Thursday, 29 January 2015

Warm Fuzzy Dates

No, not that sort of date! Calendar dates are a crucial part of historical research — including genealogy — but how well do we understand them? Is there more to their representation than a mere distinction between accurate and approximate?

A calendar is simply a mechanism by which a given culture records the passing of the days. I will try and restrict this article to the Gregorian calendar that we use everyday, although the basic principles can be applied to any calendar.

The Gregorian calendar has a selection of units that may be used in conjunction to express a given date, as illustrated below:

Structure of Gregorian date units, and the associated ISO numeric patterns

The pattern shown underneath each form is how it should be represented numerically according to the ISO 8601 standard, and the yearly-quarters pattern is shown in brackets since the ISO standard doesn’t currently address that form (see Is the ISO Date Standard Bad?).

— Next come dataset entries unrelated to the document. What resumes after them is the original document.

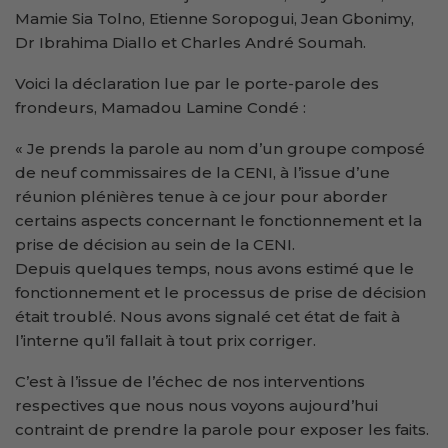
Mamie Sia Tolno, Etienne Soropogui, Jean Gbonimy,
Dr Ibrahima Diallo et Charles André Soumah.
Voici la déclaration lue par le porte-parole des
frondeurs, Mamadou Lamine Condé :
« Je prends la parole au nom d’un groupe composé
de neuf commissaires de la CENI, à l’issue d’une
réunion plénières tenue à ce jour pour aborder
certains aspects concernant le fonctionnement et la
prise de décision au sein de la CENI.
Depuis quelques temps, nous avons estimé que le
fonctionnement et le processus de prise de décision
était troublé. Nous avons signalé cet état de fait à
l’interne qu’il fallait à tout prix corriger.
C’est à l’issue de l’échec de nos interventions
respectives que nous nous voyons aujourd’hui
contraint de prendre la parole pour exposer les faits.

Most genealogical dates try to describe a given day. Providing the actual time of an event is quite rare, but references to larger units are not so rare. When mentioning “last week”, or “the sixties”, or “19th Century”, then the implication is that the whole of that period is being referenced; not merely one particular day somewhere within it. Each of those ISO patterns may be truncated to express a date representing some of those cases, such as yyyy-mm or just yyyy. The proposed yyyy-Qq representation already describes a period greater than one day (i.e. three months), and it would have a very good use for certain record types. The GRO indexes of civil registrations for vital events in England & Wales are compiled on a quarterly basis, and that means that no finer-grained representation would be appropriate when citing the date of their entries. STEMMA refers to this concept as the granularity of the date reference, and it roughly corresponds to the GEDCOM concept of a date-period.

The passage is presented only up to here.